Participants were stratified according to baseline CD4 cell count (above or below 50 cells/mm3) and specific OI/BIs. The most common by a large margin was Pneumocystis pneumonia (PCP; 63%), followed by cryptococcal meningitis (16%) and bacterial pneumonia (12%). About one-third entered the study with more than one opportunistic or bacterial infection. Only diseases for which there is proven anti-infective therapy were included.

Patients started antiretroviral therapy after a median of twelve days in the immediate treatment arm and after a median of 45 days amongst patients who started anti-HIV drugs after completing OI/BI treatment. The antiretroviral drugs provided by the study were lopinavir/ritonavir (Kaletra), d4T (stavudine; Zerit), and tenofovir/emtricitabine (Truvada), but clinicians were free to use any standard combination regimen.

The primary study end-points were, at 48 weeks, death or HIV disease progression; no progression in HIV disease, but continued viral load above 50 copies/ml; or no disease progression and full viral load suppression below 50 copies/ml. Secondary end-points included various clinical outcomes, viral load and CD4 cell count changes, clinical and laboratory adverse events, hospitalisations, anti-HIV treatment adherence, and treatment switches.
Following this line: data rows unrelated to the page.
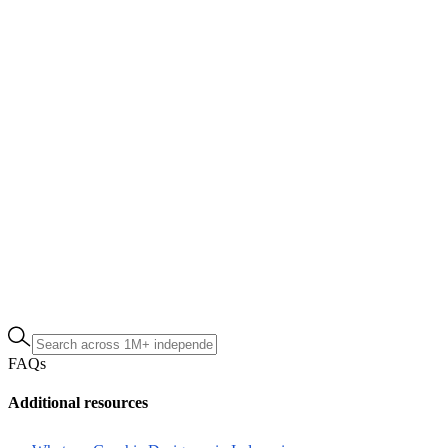
FAQs
Additional resources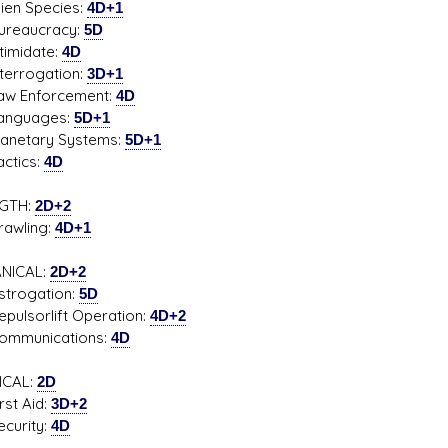
 Species:
4D+1
aucracy:
5D
midate:
4D
rogation:
3D+1
Enforcement:
4D
guages:
5D+1
tary Systems:
5D+1
ics:
4D
GTH:
2D+2
ling:
4D+1
NICAL:
2D+2
ogation:
5D
sorlift Operation:
4D+2
unications:
4D
ICAL:
2D
t Aid:
3D+2
rity:
4D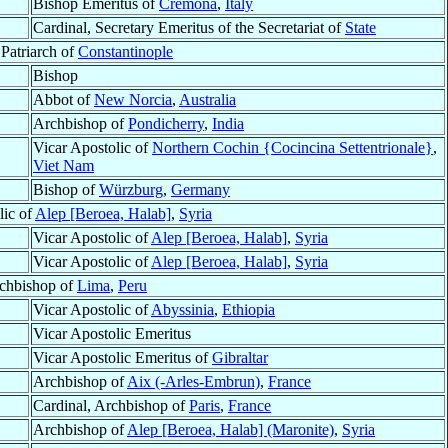
Bishop Emeritus of
Cremona
,
Italy
Cardinal, Secretary Emeritus of the Secretariat of
State
 Patriarch of
Constantinople
Bishop
Abbot of
New Norcia
,
Australia
Archbishop of
Pondicherry
,
India
Vicar Apostolic of
Northern Cochin {Cocincina Settentrionale}
,
Viet Nam
Bishop of
Würzburg
,
Germany
lic of
Alep [Beroea, Halab]
,
Syria
Vicar Apostolic of
Alep [Beroea, Halab]
,
Syria
Vicar Apostolic of
Alep [Beroea, Halab]
,
Syria
chbishop of
Lima
,
Peru
Vicar Apostolic of
Abyssinia
,
Ethiopia
Vicar Apostolic Emeritus
Vicar Apostolic Emeritus of
Gibraltar
Archbishop of
Aix (-Arles-Embrun)
,
France
Cardinal, Archbishop of
Paris
,
France
Archbishop of
Alep [Beroea, Halab] (Maronite)
,
Syria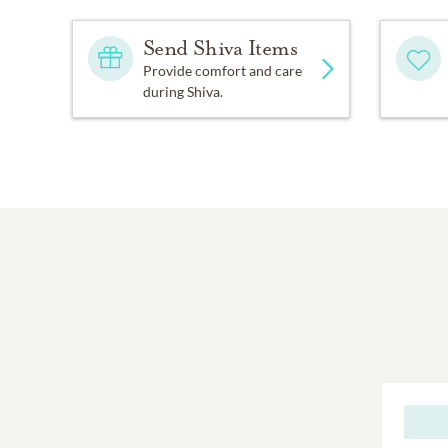
Send Shiva Items
Provide comfort and care
during Shiva.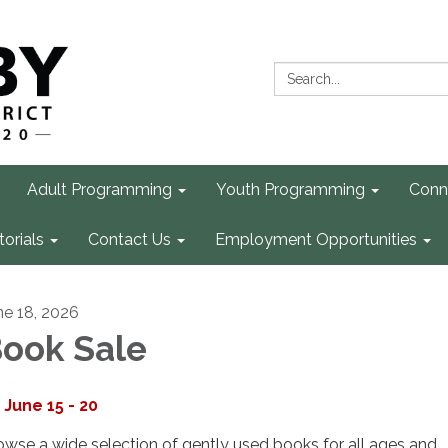
Search:
Adult Programming
Youth Programming
Conn
torials
Contact Us
Employment Opportunities
ne 18, 2026
ook Sale
June 15 - 20
owse a wide selection of gently used books for all ages and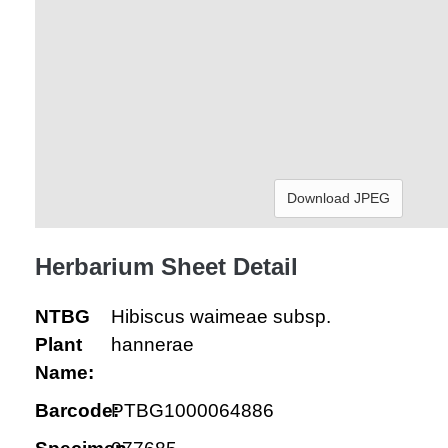
Download JPEG
Herbarium Sheet Detail
NTBG
Hibiscus waimeae subsp.
Plant
hannerae
Name:
Barcode:
PTBG1000064886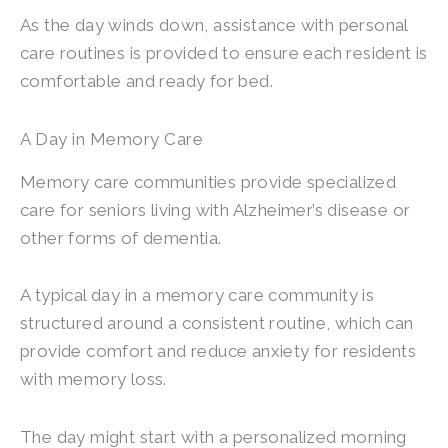
As the day winds down, assistance with personal
care routines is provided to ensure each resident is
comfortable and ready for bed.
A Day in Memory Care
Memory care communities provide specialized
care for seniors living with Alzheimer’s disease or
other forms of dementia.
A typical day in a memory care community is
structured around a consistent routine, which can
provide comfort and reduce anxiety for residents
with memory loss.
The day might start with a personalized morning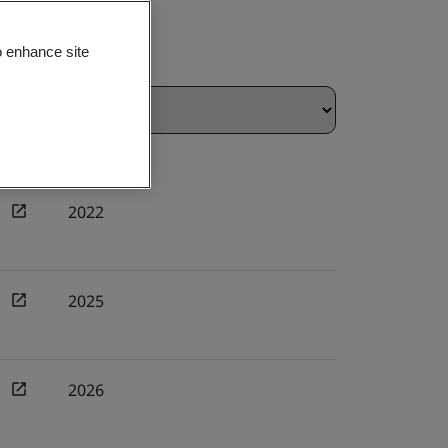
o enhance site
2022
2025
2026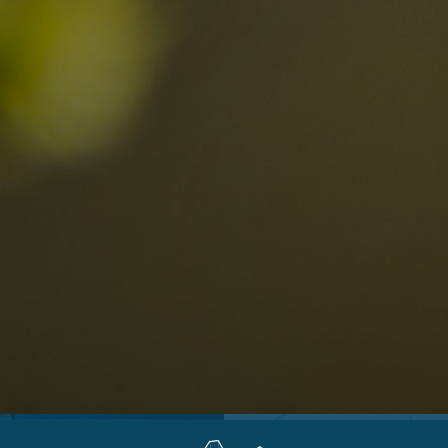
Locations
Alta Val Pusteria
A
Altipiano dello Sciliar
U
0
Arabba
R
Cortina
H
Children
Plan de Corones
P
Sesto
S
Val Badia
S
Val d'Ega
H
n-binding
Val d'Isarco
M
quest
Val di Fassa
S
Val di Fiemme
Val Gardena
Valle Anterselva
Valle Aurina
Valle di Casies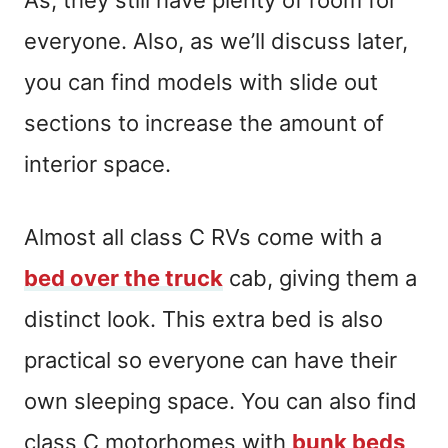
everyone. Also, as we’ll discuss later,
you can find models with slide out
sections to increase the amount of
interior space.
Almost all class C RVs come with a
bed over the truck
cab, giving them a
distinct look. This extra bed is also
practical so everyone can have their
own sleeping space. You can also find
class C motorhomes with
bunk beds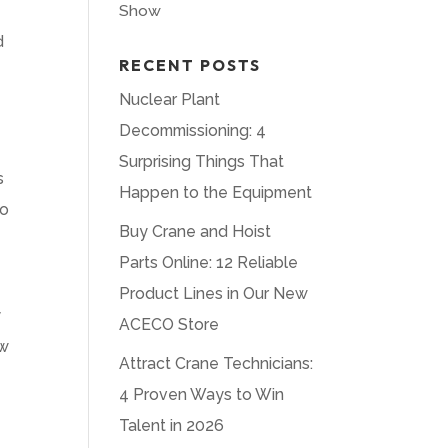
Show
d
RECENT POSTS
Nuclear Plant
Decommissioning: 4
Surprising Things That
s
Happen to the Equipment
to
Buy Crane and Hoist
Parts Online: 12 Reliable
Product Lines in Our New
y
ACECO Store
ow
Attract Crane Technicians:
4 Proven Ways to Win
Talent in 2026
Results showed that there were no significant differences in the primary end-points at 48 weeks between patients in the immediate and deferred antiretroviral therapy arms.
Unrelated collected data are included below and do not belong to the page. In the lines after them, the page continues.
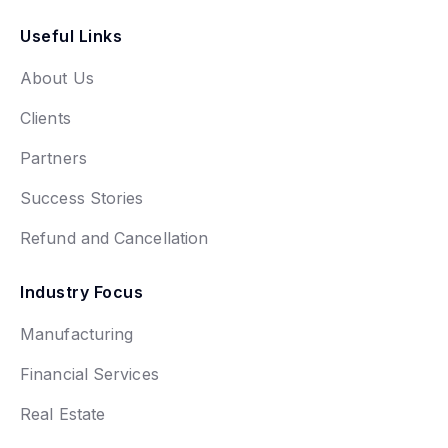
Useful Links
About Us
Clients
Partners
Success Stories
Refund and Cancellation
Industry Focus
Manufacturing
Financial Services
Real Estate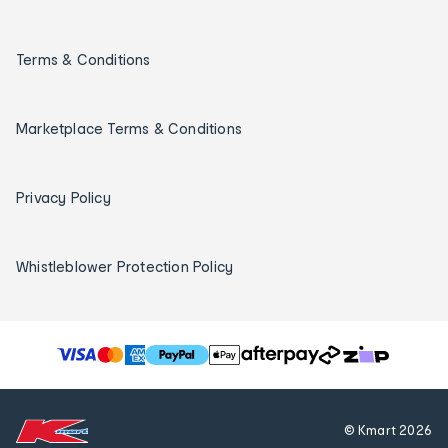
Terms & Conditions
Marketplace Terms & Conditions
Privacy Policy
Whistleblower Protection Policy
T
h
e
f
© Kmart
2026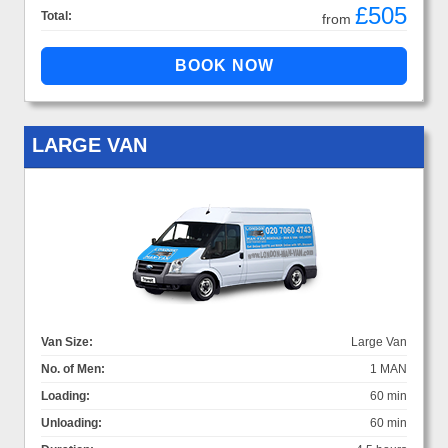
£505
Total:
from
LARGE VAN
Van Size:
Large Van
No. of Men:
1 MAN
Loading:
60 min
Unloading:
60 min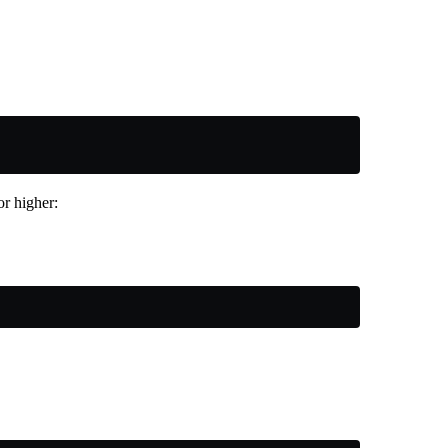
r higher: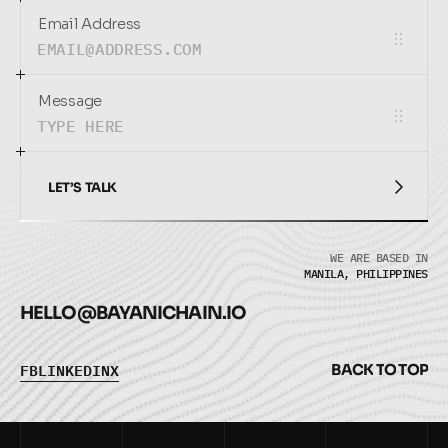
Email Address
Message
LET’S TALK
LET’S TALK
WE ARE BASED IN
MANILA, PHILIPPINES
HELLO@
BAYANICHAIN.IO
F
B
L
I
N
K
E
D
I
N
X
B
A
C
K
T
O
T
O
P
F
B
L
I
N
K
E
D
I
N
X
B
A
C
K
T
O
T
O
P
Of the participants who started anti-HIV treatment immediately, 14% died or experienced further HIV disease progression compared to 24% of those who deferred treatment (not a statistically significant difference. About one-third of patients (38% vs. 31%) in both arms experienced no HIV disease progression, but failed to suppress viral load below 50 copies/ml. The largest proportion of patients—approaching half in both arms (48% vs 45%)—had neither HIV disease progression nor detectable viral load at 48 weeks.

However, there were some important differences in outcomes between the two treatment strategies. As per the secondary end-point, patients who started anti-HIV treatment immediately were about half as likely to experience AIDS progression or death, and did so more slowly (odds ratio 0.51). There were fewer total deaths in the immediate therapy group, especially during the first six months of the study.
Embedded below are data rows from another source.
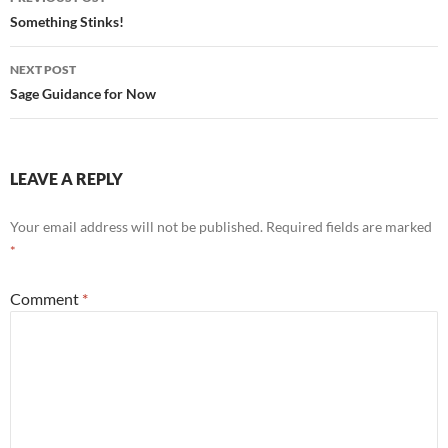
k
navigation
Something Stinks!
NEXT POST
Sage Guidance for Now
LEAVE A REPLY
Your email address will not be published.
Required fields are marked
*
Comment
*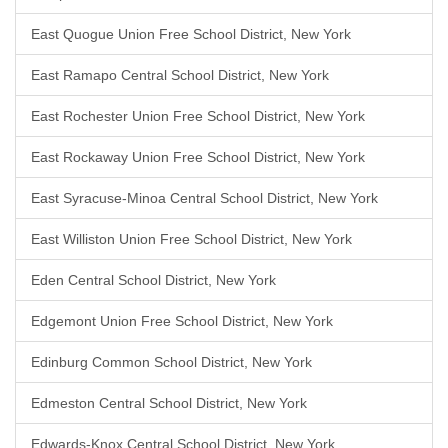
East Quogue Union Free School District, New York
East Ramapo Central School District, New York
East Rochester Union Free School District, New York
East Rockaway Union Free School District, New York
East Syracuse-Minoa Central School District, New York
East Williston Union Free School District, New York
Eden Central School District, New York
Edgemont Union Free School District, New York
Edinburg Common School District, New York
Edmeston Central School District, New York
Edwards-Knox Central School District, New York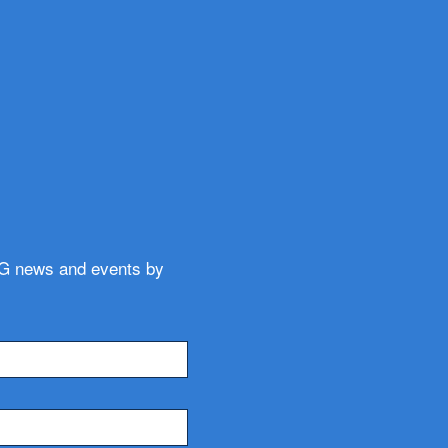
WG news and events by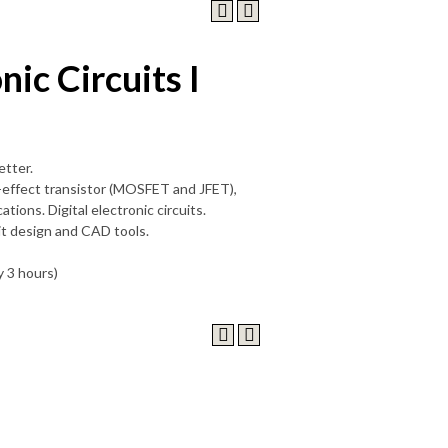
nic Circuits I
etter.
ld-effect transistor (MOSFET and JFET),
tions. Digital electronic circuits.
uit design and CAD tools.
y 3 hours)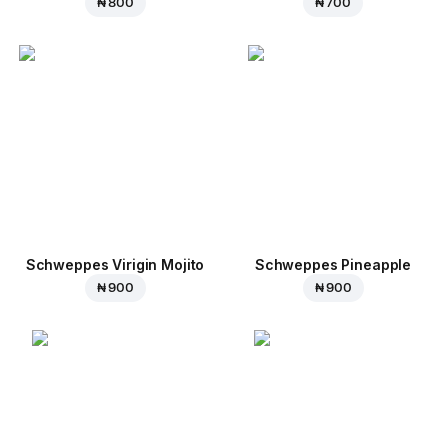
₦ 800
₦ 700
Schweppes Virigin Mojito
Schweppes Pineapple
₦ 900
₦ 900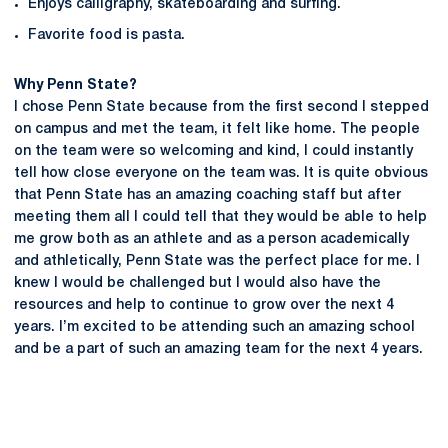
Enjoys calligraphy, skateboarding and surfing.
Favorite food is pasta.
Why Penn State?
I chose Penn State because from the first second I stepped
on campus and met the team, it felt like home. The people
on the team were so welcoming and kind, I could instantly
tell how close everyone on the team was. It is quite obvious
that Penn State has an amazing coaching staff but after
meeting them all I could tell that they would be able to help
me grow both as an athlete and as a person academically
and athletically, Penn State was the perfect place for me. I
knew I would be challenged but I would also have the
resources and help to continue to grow over the next 4
years. I’m excited to be attending such an amazing school
and be a part of such an amazing team for the next 4 years.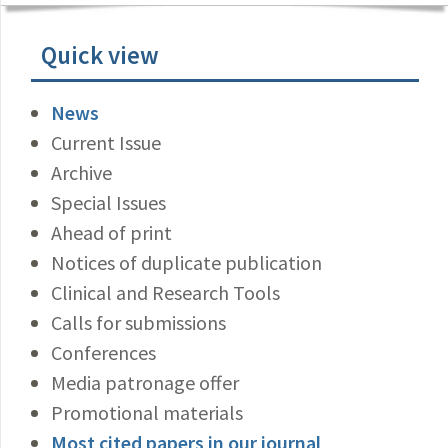
Quick view
News
Current Issue
Archive
Special Issues
Ahead of print
Notices of duplicate publication
Clinical and Research Tools
Calls for submissions
Conferences
Media patronage offer
Promotional materials
Most cited papers in our journal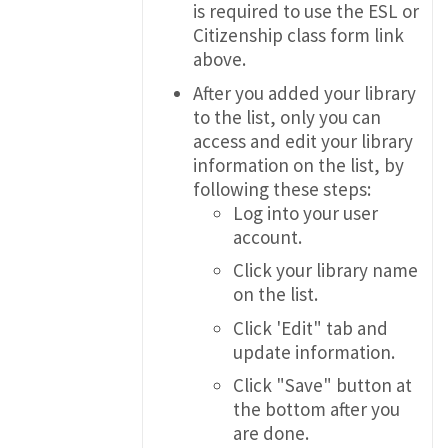
is required to use the ESL or
Citizenship class form link
above.
After you added your library
to the list, only you can
access and edit your library
information on the list, by
following these steps:
Log into your user
account.
Click your library name
on the list.
Click 'Edit" tab and
update information.
Click "Save" button at
the bottom after you
are done.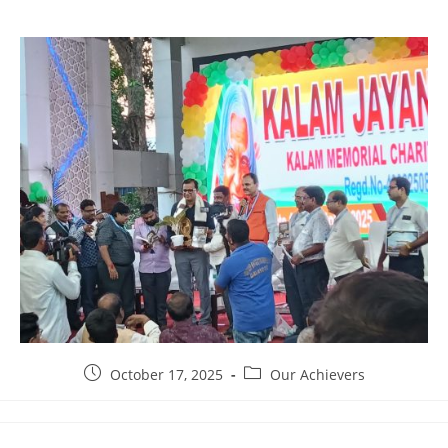
October 17, 2025
Our Achievers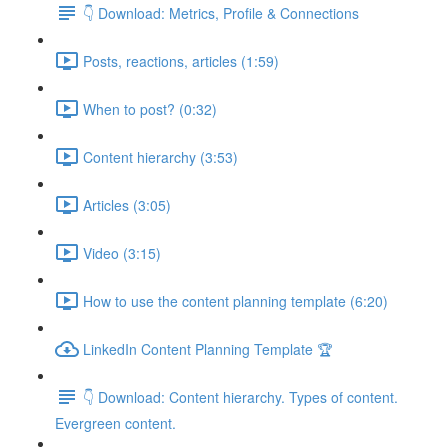
👇 Download: Metrics, Profile & Connections
Posts, reactions, articles (1:59)
When to post? (0:32)
Content hierarchy (3:53)
Articles (3:05)
Video (3:15)
How to use the content planning template (6:20)
LinkedIn Content Planning Template 🏆
👇 Download: Content hierarchy. Types of content.
Evergreen content.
While immunological and virological responses at 48 weeks were not statistically different, patients in the immediate treatment arm achieved CD4 cell counts above 50 and above 100 cells/mm3 in less than half the time as those who delayed therapy, which was highly significant (eight vs. four weeks for > 50 cells/mm3, 12 vs. 4 weeks for > 50 cells/mm3).

Earlier initiation of antiretroviral therapy did not appear to be associated with any major risks. There was no significant difference in the incidence of moderate to serious (Grade 2-4) adverse events, frequency of hospitalisation, or days spent in hospital between the two study arms. The frequency of immune reconstitution inflammatory syndrome was similar in both arms and was uncommon overall, with eight cases in the immediate therapy arm and twelve amongst patients who deferred anti-HIV treatment.

Levels of adherence were high (over 90%) and similar in both arms, though the patients that started immediate anti-HIV treatment were more likely to change their antiretroviral regimen.

In conclusion, while there was a non-significant difference between the immediate and deferred antiretroviral therapy arms in terms of primary end-points that included both clinical and virological response, there was less AIDS progression and death in the immediate anti-HIV treatment arm, especially during the first six months.

Further, CD4 count increased more rapidly in the immediate treatment group, which the investigators characterized as reducing the “window of vulnerability” to AIDS progression or death.

“This randomized strategy trial suggests that, absent contraindications, consideration should be given to early use of antiretroviral therapy in HIV-infected patients presenting with an acute opportunistic infections,” the researchers recommended.

References

Zolopa A et al. Immediate vs. deferred ART in a setting of acute AIDS-related opportunistic infections: final results of a randomised strategy trial, ACTG A5164. Fifteenth Conference on Retroviruses and Opportunistic Infections, Boston. Abstract 142, 2008.